Funding Opportunities

DDPC Offers $150,000 for Statewide Community of Practice on DEI in Developmental Disabilities 
On June 7th, the Developmental Disabilities Planning Council (DDPC) announced a Request for Proposals (RFP) to fund one grantee to expand and implement a statewide Community of Practice (CoP) on Diversity, Equity, and Inclusion (DEI) in Developmental Disabilities. Specifically, the grantee will help to increase the capacity of DD providers to effectively engage and provide services for people with DD from racially, ethnically, and linguistically diverse communities by:

  • Collaborating with the State’s existing CoP Advisory group on project design and development;
  • Identifying and convening 5 Regional Teams, to be comprised primarily of DD provider agencies and Care Coordination Organizations (CCOs) who deliver direct services, to participate in the CoP;
  • Using a Learning Community Model to provide ongoing DEI training and technical assistance to the Regional Teams to build their DEI capacity;
  • Providing at least 1-3 larger statewide DEI training events to anyone in the DD field, including self-advocates, DD providers and CCO staff, and professionals; and
  • Creating and maintaining a website to house a DEI toolkit and other DEI resources.  

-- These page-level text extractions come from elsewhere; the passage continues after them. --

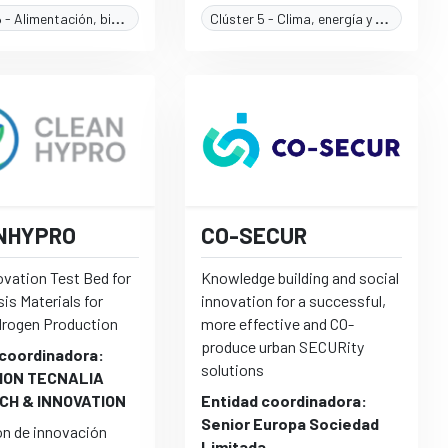
Clúster 6 - Alimentación, bioeconomía, recursos naturales, agricultura y medioambiente
Clúster 5 - Clima, energía y movilidad
NHYPRO
CO-SECUR
ovation Test Bed for
Knowledge building and social
sis Materials for
innovation for a successful,
drogen Production
more effective and CO-
produce urban SECURity
 coordinadora:
solutions
ION TECNALIA
CH & INNOVATION
Entidad coordinadora:
Senior Europa Sociedad
ón de innovación
Limitada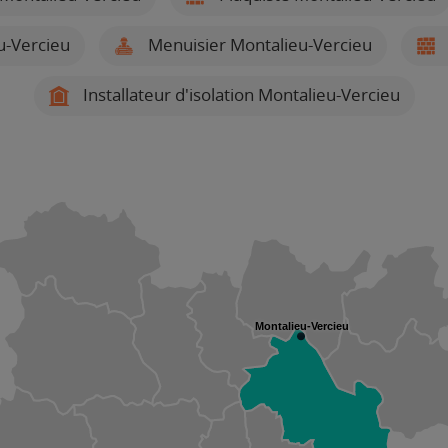
u-Vercieu
Menuisier Montalieu-Vercieu
Installateur d'isolation Montalieu-Vercieu
Montalieu-Vercieu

Eligible applicants include non-profit organizations (for-profit organizations may serve as subcontractors but not as lead applicants); disability-service organizations; public or private institutions such as universities and hospitals; community-based organizations; and consortia or partnerships among organizations.
The available funding for the project is $150,000 annually, for a project period of five years. Grantees are required to ensure an in-kind match of at least 34% of the grant amount, from non-federal funding sources.

The RFP is available here. Applications must be submitted by July 7th through Grantsgateway.ny.gov. Questions can be submitted by June 20th to Jacqueline Hayes at Jacqueline.Hayes@ddpc.ny.gov.

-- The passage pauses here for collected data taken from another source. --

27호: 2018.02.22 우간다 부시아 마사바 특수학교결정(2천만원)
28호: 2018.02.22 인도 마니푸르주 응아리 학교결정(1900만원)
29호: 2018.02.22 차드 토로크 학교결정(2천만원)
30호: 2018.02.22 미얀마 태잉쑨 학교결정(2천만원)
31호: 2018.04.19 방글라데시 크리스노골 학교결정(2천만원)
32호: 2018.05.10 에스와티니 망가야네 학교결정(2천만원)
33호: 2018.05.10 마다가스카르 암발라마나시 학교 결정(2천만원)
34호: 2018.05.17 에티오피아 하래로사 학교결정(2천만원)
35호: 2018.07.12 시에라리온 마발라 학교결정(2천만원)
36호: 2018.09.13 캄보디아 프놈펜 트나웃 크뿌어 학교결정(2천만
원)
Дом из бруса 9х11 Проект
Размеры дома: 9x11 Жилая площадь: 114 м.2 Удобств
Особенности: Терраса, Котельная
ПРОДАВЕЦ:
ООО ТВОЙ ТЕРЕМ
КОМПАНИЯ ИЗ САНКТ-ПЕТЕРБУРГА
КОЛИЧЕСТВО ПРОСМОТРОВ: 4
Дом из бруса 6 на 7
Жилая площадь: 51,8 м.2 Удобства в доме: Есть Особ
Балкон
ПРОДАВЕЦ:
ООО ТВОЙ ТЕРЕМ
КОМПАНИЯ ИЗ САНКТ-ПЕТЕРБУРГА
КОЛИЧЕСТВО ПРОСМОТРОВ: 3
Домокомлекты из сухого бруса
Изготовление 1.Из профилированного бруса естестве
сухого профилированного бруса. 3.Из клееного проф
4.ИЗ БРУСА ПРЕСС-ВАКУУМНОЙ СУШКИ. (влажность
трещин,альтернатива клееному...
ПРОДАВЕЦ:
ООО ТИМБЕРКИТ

DOHMH Announces Concept Paper for Re-procurement and Expansion of Clubhouse Programs  
On June 7th, the NYC Department of Health and Mental Hygiene (DOHMH) released a Concept Paper outlining a forthcoming RFP to reprocure and expand the City’s Clubhouses for individuals with Serious Mental Illness (SMI). The clubhouses evidence-based, one-stop programs that provide an array of services in a recovery-oriented environment, including skill building, case management, supported employment, education supports, advocacy, and recreational activities.

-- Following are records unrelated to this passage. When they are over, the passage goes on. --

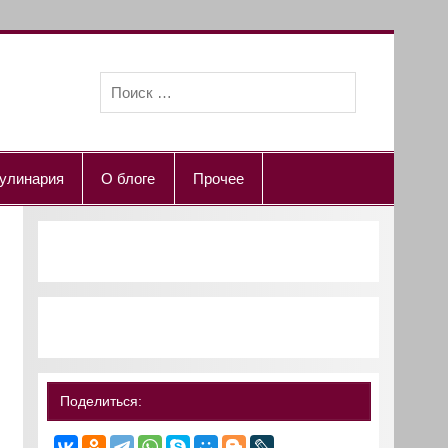
улинария
О блоге
Прочее
Поделиться: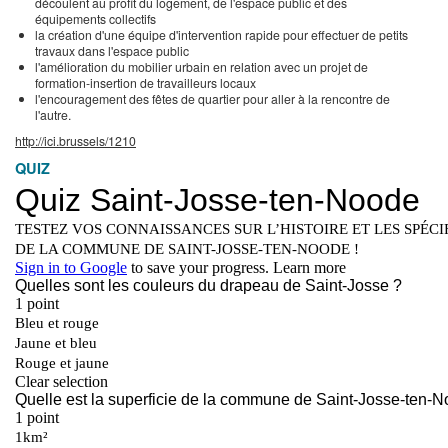
découlent au profit du logement, de l'espace public et des
équipements collectifs
la création d'une équipe d'intervention rapide pour effectuer de petits
travaux dans l'espace public
l'amélioration du mobilier urbain en relation avec un projet de
formation-insertion de travailleurs locaux
l'encouragement des fêtes de quartier pour aller à la rencontre de
l'autre.
http://ici.brussels/1210
QUIZ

DOHMH currently holds contracts for sixteen clubhouses serving approximately 5,000 members. DOHMH aims to reprocure Clubhouses to retain its current members and engage 10,000 additional new members within two fiscal years.

DOHMH expects to procure approximately 13 clubhouses, each serving at least 125 active members, in identified high-need areas. The term of each contract is expected to be nine years in duration. The total estimated annual value of all 13 contracts is $19.6 million. Proposers will be required to leverage other revenue sources in addition to DOHMH funding, such as Medicaid billing and in-kind contributions.

The concept paper is available here. The RFP is expected to be issued this fall. DOHMH will hold a virtual meeting for interested providers on June 16th, from 10am -11am; for a link to the meeting, providers should email RFP@health.nyc.gov with “CLUBHOUSE RSVP” in the subject line and their attendee name/email address. Written comments can be submitted to RFP@health.nyc.gov by July 21st, with “Clubhouse Concept Paper” in the subject line of the email.

HRSA Announces $15 Million Pediatric Specialty Loan Repayment Program
On June 9th, the Health Resources and Services Administration (HRSA) announced the new Pediatric Specialty Loan Repayment Program, which offers a total of $15 million to recruit and retain pediatric clinicians. The program will provide up to $100,000 for each eligible clinician in pediatrics, pediatric surgery, or child and adolescent behavioral care in exchange for three years of work in an approved facility. Facilities may become approved if they operate as an outpatient or inpatient facility and:

  • Are located in a health professional shortage area (HPSA) or medically underserved area (MUA), or
  • Provide care to a medically underserved population.

The application is available here. Applications will be accepted through July 20th.